Manipulating polar structures in freestanding antiferroelectric and ferroelectric membranes

Polar oxides display remarkable properties relevant for a wide number of applications such as non-volatile memories or energy conversion (thermal, mechanical, solar, chemical). Over the last 30 years, via different materials engineering processes (e.g. epitaxial strain or defect engineering), researchers have learned to tune and optimize the properties of these materials (1), however their inherent strong chemical bonds have prevented from exploiting the mechanical flexibility and heterointegration possibilities offered by exfoliable materials such as semiconducting dichalcogenides or layered oxides. Nowadays, with the recent developments of sacrificial layers compatible for the growth of perovskite films and for their substrate release, the synthesis of single-crystal membranes of perovskite oxides has become more accessible, enabling their integration CMOS processing or flexible electronics via near room temperature processes, or expanding the strategies for thermal, mechanical or optical actuation of these materials (2).

In this talk I will show recent progress on the synthesis and manipulation of polar ordering in ferroelectric and antiferroelectric nanomembranes and capacitors, fabricated after releasing epitaxial heterostructures grown on compatible oxide substrates.

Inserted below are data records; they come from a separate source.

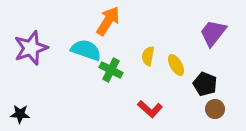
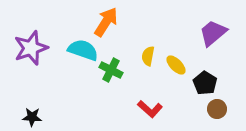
orange arrow: moved 2 px left, 1 px down
purple trapezoid: rotated 12 degrees clockwise
cyan semicircle: moved 3 px left
yellow ellipse: rotated 15 degrees counterclockwise
black pentagon: moved 1 px up; rotated 10 degrees clockwise
brown circle: moved 2 px right
black star: moved 12 px right, 3 px down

The consequences of the release from the substrate clamping on the polarization switching dynamics and energetics will be discussed for BaTiO₃ ferroelectric capacitors (3, 4), as well as for antiferroelectric PbZrO₃ capacitors, transferred to silicon. Freed from the mechanical constraints from the substrate, the freestanding membranes are susceptible to internal and external strains that allow manipulating their functional responses. In this regard, I will discuss the effect of interlayer stresses and substrate bending for the macroscopic control of electrical properties, and the impact of local strains at spontaneously occurring folding patterns in the membranes, favoring the emergence of complex domain patterns and functional domain walls.

1. A. Fernandez, et al., Adv. Mater. 34, 2108841 (2022).

2. D. Pesquera, et al.. J. Phys. Condens. Matter. 34, 383001 (2022).

3. D. Pesquera, et al.. Adv. Mater. 32, 2003780 (2020).